Differential equation

The differential equation is $\frac{d^2}{d^2t}z(t) = -z$ hence to find a formula for $z$ I need to integrate this twice. So I do $\frac{d}{dt}z = \int -re^{it} = ire^{it}$

You mean the notation is wrong or where is the mistake? In principle I need to integrate it twice right?

yes

Right! But how to write $r$ as a function of $t$?

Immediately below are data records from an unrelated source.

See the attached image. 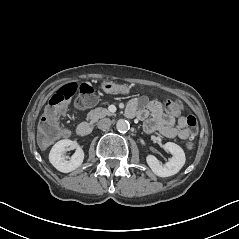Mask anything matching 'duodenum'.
<instances>
[{"mask_svg": "<svg viewBox=\"0 0 239 239\" xmlns=\"http://www.w3.org/2000/svg\"><path fill=\"white\" fill-rule=\"evenodd\" d=\"M92 132V124L89 122H82L77 128V133L81 137L88 136Z\"/></svg>", "mask_w": 239, "mask_h": 239, "instance_id": "duodenum-1", "label": "duodenum"}]
</instances>
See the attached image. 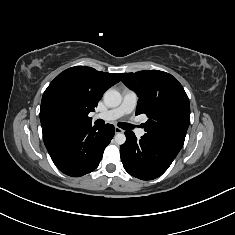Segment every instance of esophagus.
Listing matches in <instances>:
<instances>
[{"label": "esophagus", "mask_w": 235, "mask_h": 235, "mask_svg": "<svg viewBox=\"0 0 235 235\" xmlns=\"http://www.w3.org/2000/svg\"><path fill=\"white\" fill-rule=\"evenodd\" d=\"M124 130L119 128V127H115V133L118 134V133H123Z\"/></svg>", "instance_id": "esophagus-1"}]
</instances>
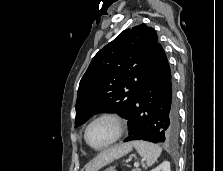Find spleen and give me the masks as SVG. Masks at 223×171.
I'll list each match as a JSON object with an SVG mask.
<instances>
[{
	"mask_svg": "<svg viewBox=\"0 0 223 171\" xmlns=\"http://www.w3.org/2000/svg\"><path fill=\"white\" fill-rule=\"evenodd\" d=\"M138 154L146 161L147 166H152L161 155L162 148L157 144L146 141H133Z\"/></svg>",
	"mask_w": 223,
	"mask_h": 171,
	"instance_id": "spleen-1",
	"label": "spleen"
}]
</instances>
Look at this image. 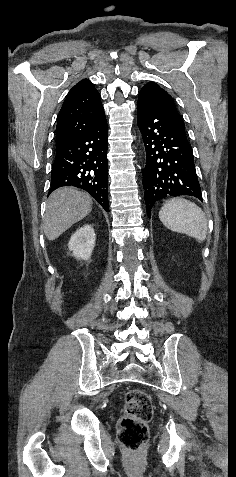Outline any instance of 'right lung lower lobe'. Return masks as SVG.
<instances>
[{
    "label": "right lung lower lobe",
    "instance_id": "right-lung-lower-lobe-1",
    "mask_svg": "<svg viewBox=\"0 0 236 477\" xmlns=\"http://www.w3.org/2000/svg\"><path fill=\"white\" fill-rule=\"evenodd\" d=\"M107 148L104 119L72 143L56 150L50 192L63 186H75L89 192L109 211Z\"/></svg>",
    "mask_w": 236,
    "mask_h": 477
}]
</instances>
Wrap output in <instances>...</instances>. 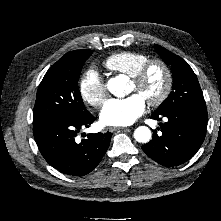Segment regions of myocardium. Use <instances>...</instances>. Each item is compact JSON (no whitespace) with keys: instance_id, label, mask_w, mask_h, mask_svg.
<instances>
[{"instance_id":"myocardium-1","label":"myocardium","mask_w":221,"mask_h":221,"mask_svg":"<svg viewBox=\"0 0 221 221\" xmlns=\"http://www.w3.org/2000/svg\"><path fill=\"white\" fill-rule=\"evenodd\" d=\"M154 67H159L162 70L164 74V86L158 96L149 98L146 101L150 106H159L169 97L173 87V73L170 66L165 61L161 59L147 61L132 76V82L140 88Z\"/></svg>"}]
</instances>
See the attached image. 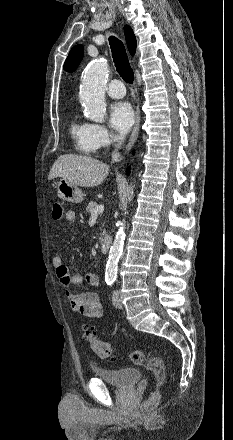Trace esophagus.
<instances>
[{"instance_id": "1", "label": "esophagus", "mask_w": 233, "mask_h": 440, "mask_svg": "<svg viewBox=\"0 0 233 440\" xmlns=\"http://www.w3.org/2000/svg\"><path fill=\"white\" fill-rule=\"evenodd\" d=\"M139 127H140V110L139 107H137V111H136V121H135V125L133 128V131L131 133L129 142L126 146V152H129L131 150V148L133 147L137 137H138V133H139Z\"/></svg>"}]
</instances>
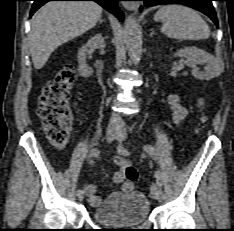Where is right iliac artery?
<instances>
[{"label":"right iliac artery","instance_id":"right-iliac-artery-1","mask_svg":"<svg viewBox=\"0 0 234 231\" xmlns=\"http://www.w3.org/2000/svg\"><path fill=\"white\" fill-rule=\"evenodd\" d=\"M98 155H99V150L97 148L91 149L90 156H92V157H98ZM83 192H84L83 190L79 189V190H77L76 193H77V195H79V194H81Z\"/></svg>","mask_w":234,"mask_h":231}]
</instances>
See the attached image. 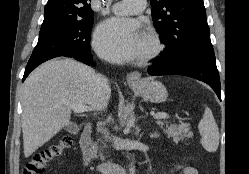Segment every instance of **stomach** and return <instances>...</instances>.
<instances>
[{
	"mask_svg": "<svg viewBox=\"0 0 249 174\" xmlns=\"http://www.w3.org/2000/svg\"><path fill=\"white\" fill-rule=\"evenodd\" d=\"M145 100L153 103H162L168 97L166 87L159 81L151 78L141 79L138 83L130 84Z\"/></svg>",
	"mask_w": 249,
	"mask_h": 174,
	"instance_id": "1",
	"label": "stomach"
}]
</instances>
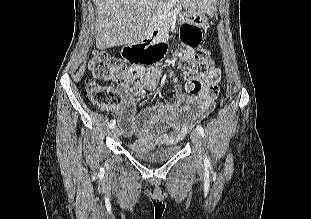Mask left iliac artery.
I'll return each instance as SVG.
<instances>
[{
  "instance_id": "left-iliac-artery-1",
  "label": "left iliac artery",
  "mask_w": 311,
  "mask_h": 219,
  "mask_svg": "<svg viewBox=\"0 0 311 219\" xmlns=\"http://www.w3.org/2000/svg\"><path fill=\"white\" fill-rule=\"evenodd\" d=\"M196 130L199 132V134H200L202 137H204V129H203V127H202L201 125H198V126L196 127ZM205 162H206V163H209L208 157L205 158Z\"/></svg>"
}]
</instances>
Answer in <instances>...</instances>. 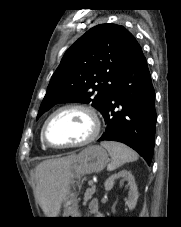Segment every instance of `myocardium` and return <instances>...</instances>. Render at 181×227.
I'll return each instance as SVG.
<instances>
[{"label": "myocardium", "instance_id": "f54148a6", "mask_svg": "<svg viewBox=\"0 0 181 227\" xmlns=\"http://www.w3.org/2000/svg\"><path fill=\"white\" fill-rule=\"evenodd\" d=\"M79 110L82 111L84 113H86L88 115V117L90 118L91 121V131L89 133V135L87 137H85L84 139L80 140V141H76V142H72V143H68V144H55L53 142H51L48 138V127L49 124L51 122V120L60 112L65 111V110ZM101 130V121L100 118L98 116V114L96 113V111L87 105L84 104H80V103H68L65 105H62L60 107H58L56 110H54L45 120L43 127H42V131H41V137L43 142L51 148L54 149H64V148H73V147H81V146H85L91 142H93L97 136L99 135Z\"/></svg>", "mask_w": 181, "mask_h": 227}]
</instances>
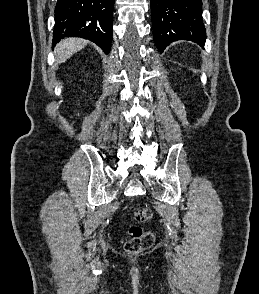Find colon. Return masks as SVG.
Returning a JSON list of instances; mask_svg holds the SVG:
<instances>
[{
	"instance_id": "obj_1",
	"label": "colon",
	"mask_w": 259,
	"mask_h": 294,
	"mask_svg": "<svg viewBox=\"0 0 259 294\" xmlns=\"http://www.w3.org/2000/svg\"><path fill=\"white\" fill-rule=\"evenodd\" d=\"M133 219L138 224L148 221L151 210L148 207L138 206L132 210ZM154 242V235L149 230L142 229L139 225H133L129 229V236L125 242V250L129 253H138L148 249Z\"/></svg>"
}]
</instances>
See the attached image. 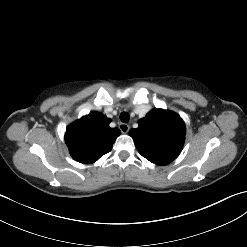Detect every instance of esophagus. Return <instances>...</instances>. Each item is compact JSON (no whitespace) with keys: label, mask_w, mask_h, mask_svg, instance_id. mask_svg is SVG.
Instances as JSON below:
<instances>
[{"label":"esophagus","mask_w":247,"mask_h":247,"mask_svg":"<svg viewBox=\"0 0 247 247\" xmlns=\"http://www.w3.org/2000/svg\"><path fill=\"white\" fill-rule=\"evenodd\" d=\"M119 129L121 130L122 133L126 134L130 130V126L126 123H120Z\"/></svg>","instance_id":"esophagus-1"}]
</instances>
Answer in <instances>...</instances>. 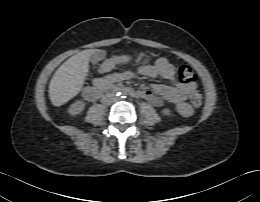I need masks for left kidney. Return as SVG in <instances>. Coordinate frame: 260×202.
<instances>
[{
	"label": "left kidney",
	"mask_w": 260,
	"mask_h": 202,
	"mask_svg": "<svg viewBox=\"0 0 260 202\" xmlns=\"http://www.w3.org/2000/svg\"><path fill=\"white\" fill-rule=\"evenodd\" d=\"M162 114H163V115H166V116H169V117L172 116L171 110L168 109V108L163 109V110H162Z\"/></svg>",
	"instance_id": "1"
}]
</instances>
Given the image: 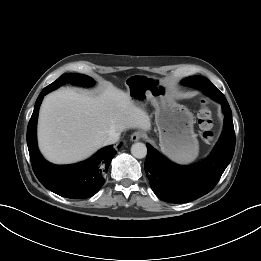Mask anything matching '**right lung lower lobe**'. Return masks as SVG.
<instances>
[{
	"mask_svg": "<svg viewBox=\"0 0 261 261\" xmlns=\"http://www.w3.org/2000/svg\"><path fill=\"white\" fill-rule=\"evenodd\" d=\"M59 86L61 85L45 87L36 100L27 128L30 160L36 177L47 189L66 198L85 199L96 194L104 184V174L116 150L112 146H107L88 160L73 165H53L41 156L36 139L39 107L43 97Z\"/></svg>",
	"mask_w": 261,
	"mask_h": 261,
	"instance_id": "1",
	"label": "right lung lower lobe"
}]
</instances>
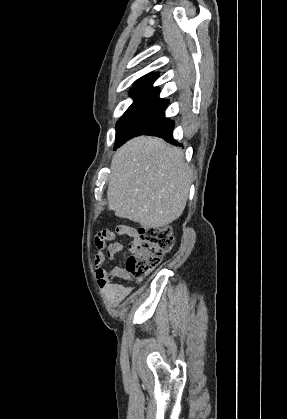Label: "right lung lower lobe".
I'll return each mask as SVG.
<instances>
[{
  "instance_id": "right-lung-lower-lobe-1",
  "label": "right lung lower lobe",
  "mask_w": 287,
  "mask_h": 419,
  "mask_svg": "<svg viewBox=\"0 0 287 419\" xmlns=\"http://www.w3.org/2000/svg\"><path fill=\"white\" fill-rule=\"evenodd\" d=\"M173 129H174V122L169 120L168 118H165V116H163L162 118H160L159 120L151 124L147 129H145L139 135L157 136V137H161L165 139L166 141L173 142L175 141L172 135ZM175 143L178 145L177 142Z\"/></svg>"
}]
</instances>
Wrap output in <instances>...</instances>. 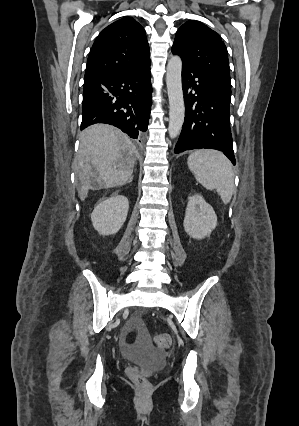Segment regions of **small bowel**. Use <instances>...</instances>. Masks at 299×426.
Returning a JSON list of instances; mask_svg holds the SVG:
<instances>
[{
	"label": "small bowel",
	"instance_id": "c3829d8e",
	"mask_svg": "<svg viewBox=\"0 0 299 426\" xmlns=\"http://www.w3.org/2000/svg\"><path fill=\"white\" fill-rule=\"evenodd\" d=\"M137 321H134L132 325H137ZM125 348L128 353L133 354L135 351L130 343L125 342Z\"/></svg>",
	"mask_w": 299,
	"mask_h": 426
}]
</instances>
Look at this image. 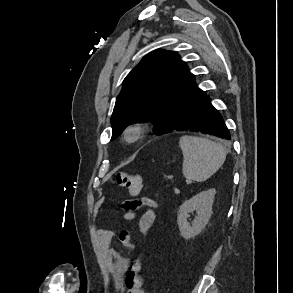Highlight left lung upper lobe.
Masks as SVG:
<instances>
[{"label":"left lung upper lobe","instance_id":"1","mask_svg":"<svg viewBox=\"0 0 293 293\" xmlns=\"http://www.w3.org/2000/svg\"><path fill=\"white\" fill-rule=\"evenodd\" d=\"M203 94L177 53L153 51L123 81L111 117V140L128 125L147 121L157 135L172 132L187 105Z\"/></svg>","mask_w":293,"mask_h":293}]
</instances>
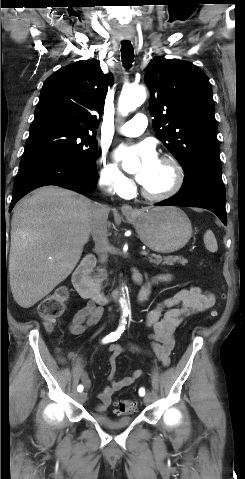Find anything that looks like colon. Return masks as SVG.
Here are the masks:
<instances>
[{"label": "colon", "instance_id": "colon-1", "mask_svg": "<svg viewBox=\"0 0 245 479\" xmlns=\"http://www.w3.org/2000/svg\"><path fill=\"white\" fill-rule=\"evenodd\" d=\"M69 298V292L66 287H59L54 292L47 295L40 303L38 311L47 330H53L57 320L64 313ZM210 315L215 317L217 311H211ZM136 402L131 400L119 399L115 402V409L120 414L133 413L136 410Z\"/></svg>", "mask_w": 245, "mask_h": 479}]
</instances>
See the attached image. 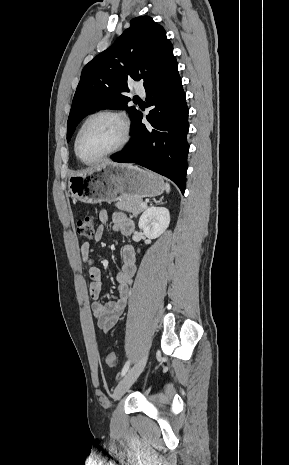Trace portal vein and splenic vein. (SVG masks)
I'll return each instance as SVG.
<instances>
[{
  "label": "portal vein and splenic vein",
  "mask_w": 289,
  "mask_h": 465,
  "mask_svg": "<svg viewBox=\"0 0 289 465\" xmlns=\"http://www.w3.org/2000/svg\"><path fill=\"white\" fill-rule=\"evenodd\" d=\"M142 206H143V207H146V206H147V203H146V202H143V203H142Z\"/></svg>",
  "instance_id": "18ae733b"
}]
</instances>
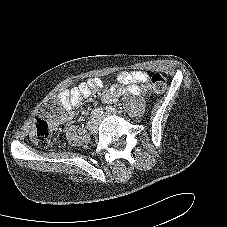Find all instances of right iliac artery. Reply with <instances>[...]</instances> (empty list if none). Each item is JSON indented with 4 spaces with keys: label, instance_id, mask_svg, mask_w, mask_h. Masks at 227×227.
<instances>
[{
    "label": "right iliac artery",
    "instance_id": "82829eb1",
    "mask_svg": "<svg viewBox=\"0 0 227 227\" xmlns=\"http://www.w3.org/2000/svg\"><path fill=\"white\" fill-rule=\"evenodd\" d=\"M104 113V109L103 108H96L91 112L90 118L92 120H95V118H99L100 116H102V114Z\"/></svg>",
    "mask_w": 227,
    "mask_h": 227
}]
</instances>
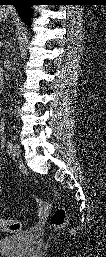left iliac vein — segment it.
Instances as JSON below:
<instances>
[{
    "mask_svg": "<svg viewBox=\"0 0 106 257\" xmlns=\"http://www.w3.org/2000/svg\"><path fill=\"white\" fill-rule=\"evenodd\" d=\"M20 153H21V150L19 146L17 145L13 146V149H12L13 158H18L20 156Z\"/></svg>",
    "mask_w": 106,
    "mask_h": 257,
    "instance_id": "left-iliac-vein-1",
    "label": "left iliac vein"
}]
</instances>
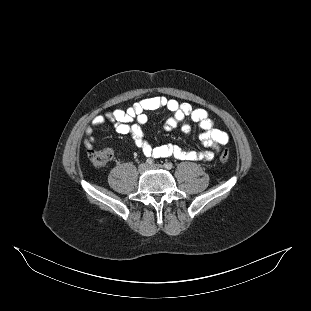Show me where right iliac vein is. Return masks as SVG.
<instances>
[{
  "label": "right iliac vein",
  "mask_w": 311,
  "mask_h": 311,
  "mask_svg": "<svg viewBox=\"0 0 311 311\" xmlns=\"http://www.w3.org/2000/svg\"><path fill=\"white\" fill-rule=\"evenodd\" d=\"M147 170H148V165L145 163L140 164L138 167V171L140 174L145 173Z\"/></svg>",
  "instance_id": "1"
}]
</instances>
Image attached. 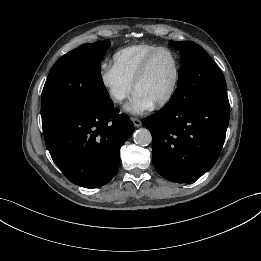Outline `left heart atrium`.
Listing matches in <instances>:
<instances>
[{
  "label": "left heart atrium",
  "mask_w": 261,
  "mask_h": 261,
  "mask_svg": "<svg viewBox=\"0 0 261 261\" xmlns=\"http://www.w3.org/2000/svg\"><path fill=\"white\" fill-rule=\"evenodd\" d=\"M153 107V102L142 93L135 91L124 109L132 114H141Z\"/></svg>",
  "instance_id": "obj_1"
}]
</instances>
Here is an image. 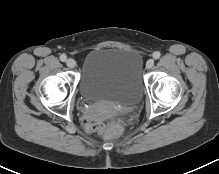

I am trying to work out the energy formula but results are not good:
$z = a cos(t) + ibsin(t)$ so to get the formula for velocity we need to differentiate this in respect to $t$ (time) -> $\frac{d}{dt}z = -asin(t) + ibcos(t)$. Next $v^2 = a^2sin^2(t) - 2asin(t)ibcos(t) - b^2sin^2(t)$
To get radius $r^2 = a^2cos^2(t) + b^2sin^2(t)$
So now when I add $v^2 + r^2$ I should get $a^2 + b^2$ but I don't get it. I can simplify $a^2cos^2(t) + a^2sin^2(t)$ to $a^2(cos^2(t) + sin^2(t)) = a^2$ but the rest I have no idea what to do with.

Ahh I forgot that in the formula for the kinetic energy $v$ stands for the magnitude of velocity - speed not velocity itself. I am sorry, yes now it simplifies to $a^2 + b^2$.
What about the differential equation now, I was stuck how to write the formula for $r$ so I ignored it for now, and wrote $z = e^{it}$ to get $\ddot{z} = - e^{it}$, next $z = \int(\int -e^{it}dt)dt = e^{it} + Ct + D$. Next, using figure [22] I tried to find contstants $C,D$ -> when $t = 0$ $z = a$ hence $1 + D = a \rightarrow D = (a-1)$, when $t=\pi$ then $z = -a$ and hence we can write $-1 + c\pi + a -1 = -a \rightarrow c = \frac{2a+2}{\pi}$ but this is far from the result in the book $e^{\pm it}$

I am aware of that. But also note that the solution in the book doesn't seem to have any radius function in it.